Terry Hoax kommen aus Hannover. Daher, wo eigentlich kulturelles Niemandsland ist. Noch nicht mal einen vernünftigen Dialekt haben sie da. Wahrscheinlich deshalb haben Terry Hoax wenig mit Vorgaben zu kämpfen und sind eine der besten deutschen Bands, wenn es um rasante Klauerei geht. Dabei beschränken sie sich nicht auf einen Stil, sondern plündern völlig schamlos von den Sechzigern bis in die Neuzeit. Da dudelt die Orgel wie bei den seligen Doors, trällern halbreife Männerstimmen Beatles- Chöre, verbratzt die Gitarre mal die Siebziger oder wird funkenstobend, Lagerfeuerromantik beschwörend, akustisch angeschlagen. Auf ihrer neuen Platte haben sie endgültig den Hardrock entdeckt, aber auch der wird angegangen, als wäre er zwischen Hannover und Braunschweig erfunden worden. Der letzte Mut fehlt ihnen allerdings, peinliche Ausrutscher vermeidend, überschreiten sie niemals wirklich die Grenzen des guten Geschmacks. Geradezu krampfhaft spielen sie nach allen Seiten abgesichert, und schon fast wieder zu brav, um in den Charts nach oben zu schießen.
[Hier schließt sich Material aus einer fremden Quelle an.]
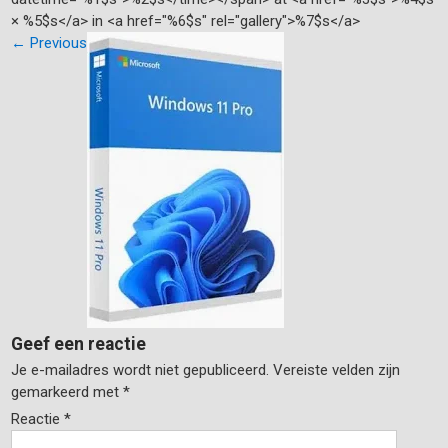
× %5$s</a> in <a href="%6$s" rel="gallery">%7$s</a>
←
Previous
Geef een reactie
Je e-mailadres wordt niet gepubliceerd.
Vereiste velden zijn
gemarkeerd met
*
Reactie
*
Terry Hoax hören sich zu sehr nach Erfolg an, um den wirklich haben zu können. Was aber nicht heißt, daß sie nicht trotzdem eine ganz hervorragende Band sind, die den einen den nötigen Schmalz, den anderen eine stilisierte Dreckigkeit bieten können. Es gibt wahrlich Schlechteres.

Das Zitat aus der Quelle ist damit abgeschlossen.